**RECORD EXTRACTS:**
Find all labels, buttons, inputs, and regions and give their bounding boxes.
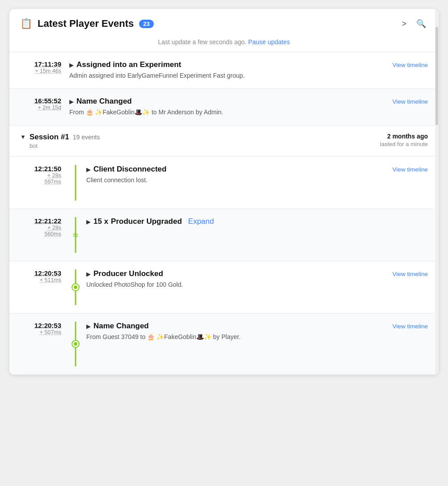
session-name: Session #1 (30, 133, 69, 142)
page-title: Latest Player Events (38, 18, 134, 29)
timeline-col: ≈ (69, 217, 82, 253)
timeline-col (69, 165, 82, 201)
timestamp-rel: + 15m 46s (20, 68, 61, 74)
timestamp-col: 17:11:39 + 15m 46s (20, 60, 69, 74)
header: 📋 Latest Player Events 23 > 🔍 (9, 9, 439, 36)
session-ago: 2 months ago (380, 133, 428, 140)
expand-arrow-icon[interactable]: ▶ (86, 323, 91, 330)
timestamp-rel: + 28s (20, 172, 61, 179)
main-card: 📋 Latest Player Events 23 > 🔍 Last updat… (9, 9, 439, 375)
clipboard-icon: 📋 (20, 18, 32, 29)
expand-arrow-icon[interactable]: ▶ (86, 271, 91, 277)
event-content: ▶ 15 x Producer Upgraded Expand (86, 217, 428, 228)
session-row: ▼ Session #1 19 events bot 2 months ago … (9, 126, 439, 157)
view-timeline-button[interactable]: View timeline (393, 98, 428, 105)
event-desc: From Guest 37049 to 🎂 ✨FakeGoblin🎩✨ by P… (86, 332, 428, 342)
scrollbar[interactable] (435, 9, 439, 375)
timestamp-col: 12:21:22 + 28s 560ms (20, 217, 69, 237)
event-title-row: ▶ Client Disconnected View timeline (86, 165, 428, 174)
timestamp-rel: + 2m 15d (20, 105, 61, 111)
expand-label[interactable]: Expand (188, 217, 214, 226)
event-row: 12:21:22 + 28s 560ms ≈ ▶ 15 x Producer U… (9, 209, 439, 261)
event-title-bold: Producer Upgraded (111, 217, 182, 226)
timestamp-rel: + 28s (20, 225, 61, 231)
event-desc: Client connection lost. (86, 176, 428, 185)
pause-updates-link[interactable]: Pause updates (248, 38, 290, 46)
event-title-row: ▶ Producer Unlocked View timeline (86, 269, 428, 278)
event-title-row: ▶ 15 x Producer Upgraded Expand (86, 217, 428, 226)
timestamp-main: 12:20:53 (20, 269, 61, 277)
event-row: 12:20:53 + 511ms ▶ Producer Unlocked Vie… (9, 261, 439, 314)
session-events-count: 19 events (73, 134, 100, 141)
event-title: Client Disconnected (93, 165, 166, 174)
timestamp-col: 12:21:50 + 28s 597ms (20, 165, 69, 185)
event-content: ▶ Client Disconnected View timeline Clie… (86, 165, 428, 185)
last-update-text: Last update a few seconds ago. (158, 38, 247, 46)
event-row: 17:11:39 + 15m 46s ▶ Assigned into an Ex… (9, 52, 439, 89)
timestamp-main: 12:21:50 (20, 165, 61, 172)
expand-arrow-icon[interactable]: ▶ (86, 166, 91, 173)
header-left: 📋 Latest Player Events 23 (20, 18, 154, 29)
timestamp-col: 12:20:53 + 507ms (20, 322, 69, 335)
subheader: Last update a few seconds ago. Pause upd… (9, 36, 439, 52)
expand-arrow-icon[interactable]: ▶ (69, 98, 74, 105)
event-row: 12:21:50 + 28s 597ms ▶ Client Disconnect… (9, 157, 439, 209)
event-title: Producer Unlocked (93, 269, 163, 278)
timestamp-main: 17:11:39 (20, 60, 61, 68)
session-title-row: Session #1 19 events (30, 133, 380, 142)
session-sub: bot (30, 142, 380, 149)
event-content: ▶ Assigned into an Experiment View timel… (69, 60, 428, 80)
timestamp-main: 16:55:52 (20, 97, 61, 105)
expand-arrow-icon[interactable]: ▶ (86, 218, 91, 225)
timestamp-rel2: 560ms (20, 231, 61, 237)
event-content: ▶ Producer Unlocked View timeline Unlock… (86, 269, 428, 289)
event-title-row: ▶ Name Changed View timeline (86, 322, 428, 331)
event-content: ▶ Name Changed View timeline From Guest … (86, 322, 428, 342)
event-desc: Admin assigned into EarlyGameFunnel Expe… (69, 71, 428, 80)
event-desc: Unlocked PhotoShop for 100 Gold. (86, 280, 428, 289)
event-row: 12:20:53 + 507ms ▶ Name Changed View tim… (9, 314, 439, 375)
event-title-count: 15 x (93, 217, 108, 226)
session-chevron-icon[interactable]: ▼ (20, 134, 26, 140)
timestamp-rel: + 507ms (20, 329, 61, 335)
timestamp-col: 16:55:52 + 2m 15d (20, 97, 69, 111)
timeline-col (69, 269, 82, 305)
header-right: > 🔍 (400, 18, 428, 29)
event-title-row: ▶ Assigned into an Experiment View timel… (69, 60, 428, 69)
view-timeline-button[interactable]: View timeline (393, 166, 428, 173)
expand-arrow-icon[interactable]: ▶ (69, 62, 74, 68)
session-right: 2 months ago lasted for a minute (380, 133, 428, 147)
timestamp-rel2: 597ms (20, 179, 61, 185)
timestamp-main: 12:21:22 (20, 217, 61, 225)
event-title-row: ▶ Name Changed View timeline (69, 97, 428, 106)
scrollbar-thumb[interactable] (435, 27, 438, 125)
event-title: Name Changed (93, 322, 149, 331)
timestamp-col: 12:20:53 + 511ms (20, 269, 69, 283)
event-title: Assigned into an Experiment (76, 60, 181, 69)
view-timeline-button[interactable]: View timeline (393, 323, 428, 330)
event-content: ▶ Name Changed View timeline From 🎂 ✨Fak… (69, 97, 428, 117)
view-timeline-button[interactable]: View timeline (393, 271, 428, 277)
event-title: Name Changed (76, 97, 132, 106)
timeline-col (69, 322, 82, 366)
search-button[interactable]: 🔍 (414, 18, 428, 29)
event-row: 16:55:52 + 2m 15d ▶ Name Changed View ti… (9, 89, 439, 126)
timestamp-rel: + 511ms (20, 277, 61, 283)
event-desc: From 🎂 ✨FakeGoblin🎩✨ to Mr Anderson by A… (69, 108, 428, 117)
timestamp-main: 12:20:53 (20, 322, 61, 329)
session-duration: lasted for a minute (380, 141, 428, 147)
session-info: Session #1 19 events bot (30, 133, 380, 149)
expand-button[interactable]: > (400, 18, 408, 29)
view-timeline-button[interactable]: View timeline (393, 62, 428, 68)
events-count-badge: 23 (139, 20, 153, 28)
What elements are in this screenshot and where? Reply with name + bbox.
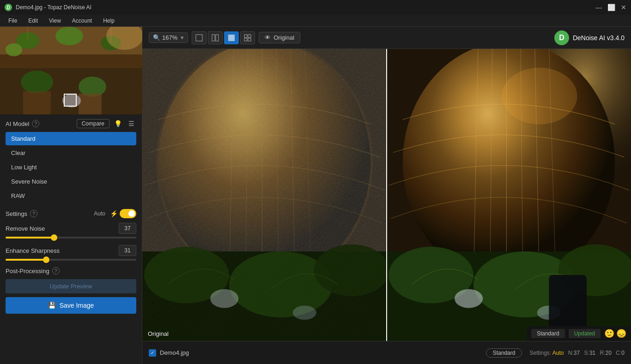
view-split-v-button[interactable] <box>224 31 239 44</box>
original-label: Original <box>273 34 294 41</box>
lightning-icon: ⚡ <box>110 210 118 217</box>
zoom-control[interactable]: 🔍 167% ▾ <box>149 32 188 43</box>
settings-title: Settings ? <box>6 210 37 217</box>
maximize-button[interactable]: ⬜ <box>607 4 615 11</box>
settings-help-icon[interactable]: ? <box>30 210 37 217</box>
compare-strip: Standard Updated 🙂 😞 <box>527 326 631 341</box>
svg-rect-18 <box>216 35 218 41</box>
remove-noise-value[interactable]: 37 <box>119 223 136 234</box>
single-view-icon <box>195 34 203 42</box>
processed-image-svg <box>387 49 631 341</box>
svg-rect-10 <box>0 68 142 114</box>
post-processing-title: Post-Processing ? <box>6 267 136 274</box>
save-icon: 💾 <box>48 302 56 309</box>
svg-point-5 <box>6 43 22 56</box>
enhance-sharpness-thumb[interactable] <box>43 257 49 263</box>
minimize-button[interactable]: — <box>595 4 602 11</box>
model-item-severe-noise[interactable]: Severe Noise <box>6 175 136 188</box>
thumbnail-selector[interactable] <box>64 94 77 107</box>
happy-emoji-button[interactable]: 🙂 <box>604 328 614 339</box>
sharpness-s-value: 31 <box>589 350 595 356</box>
remove-noise-label: Remove Noise <box>6 225 45 232</box>
updated-compare-label: Updated <box>569 329 601 338</box>
svg-rect-19 <box>228 35 235 41</box>
remove-noise-fill <box>6 237 54 239</box>
window-controls[interactable]: — ⬜ ✕ <box>595 4 626 11</box>
update-preview-button[interactable]: Update Preview <box>6 279 136 293</box>
zoom-chevron-icon: ▾ <box>181 34 184 41</box>
list-icon-button[interactable]: ☰ <box>127 119 136 128</box>
menu-account[interactable]: Account <box>67 17 97 25</box>
settings-info-label: Settings: <box>529 350 551 356</box>
left-panel: AI Model ? Compare 💡 ☰ Standard Clear Lo… <box>0 27 142 364</box>
thumbnail-image <box>0 27 142 114</box>
file-name: Demo4.jpg <box>160 349 189 356</box>
standard-compare-label: Standard <box>531 329 565 338</box>
ai-model-title: AI Model ? <box>6 120 39 127</box>
sad-emoji-button[interactable]: 😞 <box>616 328 626 339</box>
toolbar-right: D DeNoise AI v3.4.0 <box>554 30 625 45</box>
ai-model-actions: Compare 💡 ☰ <box>77 119 136 128</box>
post-processing-help-icon[interactable]: ? <box>52 267 60 274</box>
eye-icon: 👁 <box>265 34 271 41</box>
quad-view-icon <box>244 34 251 42</box>
view-quad-button[interactable] <box>240 31 255 44</box>
title-bar: D Demo4.jpg - Topaz DeNoise AI — ⬜ ✕ <box>0 0 631 15</box>
svg-rect-13 <box>23 91 51 114</box>
view-single-button[interactable] <box>192 31 206 44</box>
svg-rect-40 <box>142 49 387 341</box>
view-buttons <box>192 31 255 44</box>
comparison-divider <box>386 49 387 341</box>
post-processing-label: Post-Processing <box>6 268 49 274</box>
window-title: Demo4.jpg - Topaz DeNoise AI <box>16 4 91 11</box>
save-label: Save Image <box>60 302 94 309</box>
auto-toggle[interactable] <box>120 209 136 218</box>
remove-noise-track[interactable] <box>6 237 136 239</box>
file-checkbox[interactable] <box>149 349 156 357</box>
original-image-panel: Original <box>142 49 387 341</box>
brand-icon: D <box>554 30 569 45</box>
zoom-icon: 🔍 <box>153 34 160 41</box>
svg-point-55 <box>455 289 483 308</box>
original-image-svg <box>142 49 387 341</box>
model-item-raw[interactable]: RAW <box>6 189 136 203</box>
svg-point-50 <box>502 68 577 125</box>
color-c-label: C: <box>616 350 621 356</box>
thumbnail-area <box>0 27 142 114</box>
enhance-sharpness-label: Enhance Sharpness <box>6 247 60 254</box>
enhance-sharpness-track[interactable] <box>6 259 136 261</box>
svg-rect-16 <box>196 35 202 41</box>
close-button[interactable]: ✕ <box>621 4 626 11</box>
enhance-sharpness-fill <box>6 259 46 261</box>
remove-noise-thumb[interactable] <box>51 234 57 241</box>
original-button[interactable]: 👁 Original <box>259 32 300 43</box>
toolbar: 🔍 167% ▾ <box>142 27 631 49</box>
menu-file[interactable]: File <box>4 17 22 25</box>
ai-model-help-icon[interactable]: ? <box>32 120 39 127</box>
noise-n-label: N: <box>568 350 574 356</box>
enhance-sharpness-section: Enhance Sharpness 31 <box>6 245 136 261</box>
app-icon: D <box>5 4 12 11</box>
compare-button[interactable]: Compare <box>77 119 109 128</box>
model-item-low-light[interactable]: Low Light <box>6 161 136 174</box>
raw-r-label: R: <box>600 350 606 356</box>
status-bar: Demo4.jpg Standard Settings: Auto N:37 S… <box>142 341 631 364</box>
remove-noise-row: Remove Noise 37 <box>6 223 136 234</box>
bulb-icon-button[interactable]: 💡 <box>112 119 124 128</box>
model-item-clear[interactable]: Clear <box>6 146 136 160</box>
brand-logo: D DeNoise AI v3.4.0 <box>554 30 625 45</box>
toggle-thumb <box>128 210 135 217</box>
save-image-button[interactable]: 💾 Save Image <box>6 297 136 314</box>
menu-view[interactable]: View <box>44 17 66 25</box>
menu-edit[interactable]: Edit <box>24 17 42 25</box>
auto-label: Auto <box>94 210 105 217</box>
enhance-sharpness-value[interactable]: 31 <box>119 245 136 256</box>
view-split-h-button[interactable] <box>208 31 223 44</box>
model-badge[interactable]: Standard <box>486 348 522 358</box>
menu-help[interactable]: Help <box>98 17 119 25</box>
settings-auto-value: Auto <box>552 350 564 356</box>
brand-text: DeNoise AI v3.4.0 <box>573 34 625 42</box>
zoom-value: 167% <box>162 34 177 41</box>
split-v-view-icon <box>228 34 235 42</box>
model-item-standard[interactable]: Standard <box>6 132 136 145</box>
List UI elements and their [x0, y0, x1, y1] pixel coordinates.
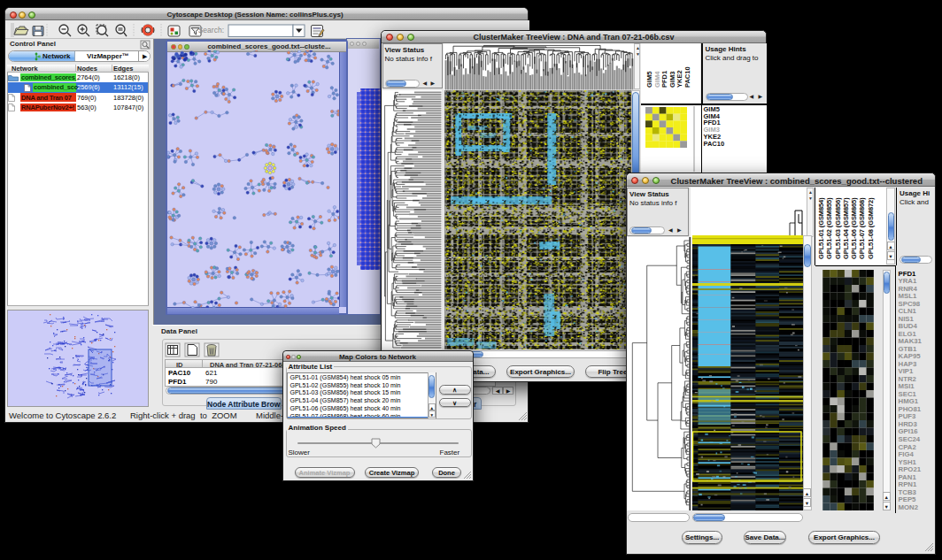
- svg-text:Search:: Search:: [198, 26, 224, 35]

**TASK REQUIREMENTS:**
Go through the listing above and copy each line in which the string "Pause" is found.

**EXERCISE ANSWER:**
pause-updates-link[interactable]: Pause updates (248, 38, 290, 46)
subheader: Last update a few seconds ago. Pause upd… (9, 36, 439, 52)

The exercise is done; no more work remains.